The US Securities and Exchange Commission has accepted a softened version of auditor independence rules which encourage more disclosure rather than decimating IT consulting services offered by the Big Five accounting firms.
Under the previous proposal, Ernst & Young, KPMG, PricewaterhouseCoopers, Deloitte Touche Tohmatsu and Arthur Anderson would have been forced to sell off their consulting or actuarial practices, a move which would curb their flourishing e-commerce consulting arms. "To radically cut these services away would completely decimate the firms' ability to operate in the modern world," says an industry spokesperson.
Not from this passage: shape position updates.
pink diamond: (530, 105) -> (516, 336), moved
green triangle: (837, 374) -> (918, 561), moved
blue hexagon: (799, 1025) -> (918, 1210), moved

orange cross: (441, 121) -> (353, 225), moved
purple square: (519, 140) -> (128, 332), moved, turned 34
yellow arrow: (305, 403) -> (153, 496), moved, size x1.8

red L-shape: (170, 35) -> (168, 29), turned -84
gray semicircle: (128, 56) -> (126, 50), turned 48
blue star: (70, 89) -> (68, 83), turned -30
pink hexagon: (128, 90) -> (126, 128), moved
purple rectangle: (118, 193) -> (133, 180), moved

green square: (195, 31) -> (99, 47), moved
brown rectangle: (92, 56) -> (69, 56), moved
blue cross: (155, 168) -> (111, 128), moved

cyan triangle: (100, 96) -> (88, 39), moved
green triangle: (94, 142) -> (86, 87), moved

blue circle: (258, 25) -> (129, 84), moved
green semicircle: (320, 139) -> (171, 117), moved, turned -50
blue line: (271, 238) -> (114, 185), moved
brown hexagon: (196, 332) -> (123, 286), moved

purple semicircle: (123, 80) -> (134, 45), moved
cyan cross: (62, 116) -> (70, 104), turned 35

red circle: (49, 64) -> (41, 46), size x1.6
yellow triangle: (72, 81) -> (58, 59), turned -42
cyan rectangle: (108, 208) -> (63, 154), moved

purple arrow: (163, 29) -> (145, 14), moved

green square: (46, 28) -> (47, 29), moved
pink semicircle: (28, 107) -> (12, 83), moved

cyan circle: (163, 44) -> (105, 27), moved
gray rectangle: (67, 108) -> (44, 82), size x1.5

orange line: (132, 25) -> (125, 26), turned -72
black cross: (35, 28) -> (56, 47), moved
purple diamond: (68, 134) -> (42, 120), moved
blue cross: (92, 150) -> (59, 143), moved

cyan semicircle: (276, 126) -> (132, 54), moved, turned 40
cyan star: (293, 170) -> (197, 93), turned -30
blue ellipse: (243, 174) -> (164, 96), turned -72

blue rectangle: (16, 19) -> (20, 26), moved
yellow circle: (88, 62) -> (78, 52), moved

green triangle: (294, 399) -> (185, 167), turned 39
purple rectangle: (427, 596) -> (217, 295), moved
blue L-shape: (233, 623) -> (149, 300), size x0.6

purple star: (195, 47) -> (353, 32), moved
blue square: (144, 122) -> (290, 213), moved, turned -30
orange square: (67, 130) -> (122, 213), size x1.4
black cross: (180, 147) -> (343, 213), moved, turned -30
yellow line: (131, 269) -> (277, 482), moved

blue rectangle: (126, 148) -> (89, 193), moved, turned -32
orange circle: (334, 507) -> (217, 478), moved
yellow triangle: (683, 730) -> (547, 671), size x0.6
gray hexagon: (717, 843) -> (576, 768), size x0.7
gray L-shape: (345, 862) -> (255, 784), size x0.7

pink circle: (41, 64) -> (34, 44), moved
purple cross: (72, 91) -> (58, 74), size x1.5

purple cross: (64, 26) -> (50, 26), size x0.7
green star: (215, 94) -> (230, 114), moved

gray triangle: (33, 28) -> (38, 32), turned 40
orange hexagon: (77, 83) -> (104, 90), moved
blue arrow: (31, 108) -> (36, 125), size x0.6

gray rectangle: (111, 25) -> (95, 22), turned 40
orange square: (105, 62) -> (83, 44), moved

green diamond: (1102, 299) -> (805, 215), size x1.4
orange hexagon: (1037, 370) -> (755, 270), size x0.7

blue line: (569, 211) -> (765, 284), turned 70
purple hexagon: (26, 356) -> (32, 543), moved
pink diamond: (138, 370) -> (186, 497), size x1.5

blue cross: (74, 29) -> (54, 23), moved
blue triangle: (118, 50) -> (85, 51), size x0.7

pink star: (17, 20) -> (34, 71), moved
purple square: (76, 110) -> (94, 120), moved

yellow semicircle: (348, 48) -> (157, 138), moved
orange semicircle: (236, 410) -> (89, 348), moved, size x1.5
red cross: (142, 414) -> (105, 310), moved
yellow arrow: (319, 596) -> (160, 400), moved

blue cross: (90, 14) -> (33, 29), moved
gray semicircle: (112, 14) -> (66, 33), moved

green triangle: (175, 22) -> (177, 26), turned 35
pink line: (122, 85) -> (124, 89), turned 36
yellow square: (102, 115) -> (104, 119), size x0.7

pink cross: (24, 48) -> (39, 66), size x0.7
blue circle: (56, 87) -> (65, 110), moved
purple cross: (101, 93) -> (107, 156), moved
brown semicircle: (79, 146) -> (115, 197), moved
The SEC, led by Arthur Levitt, sought to block firms from providing lucrative IT services to audit customers because it felt the mix of accounting, IT and actuarial skills presented a potential conflict of interest. "The inquiry was driven by a perception of conflict rather than an actual example of conflict."
The decision applies only to SEC clients in Australia, of which there are few. It is possible ASIC, the Australian accounting regulatory body, could be influenced by the ruling, however, in light of a covenant struck between the ASIC and Deloitte in recent weeks regarding independent audit, this is unlikely.
According to a Reuter's report, an international summit of accountancy bodies has moved to develop a global code on auditor independence endorsed by world stock market regulators. If passed the code will overrule the US SEC decision.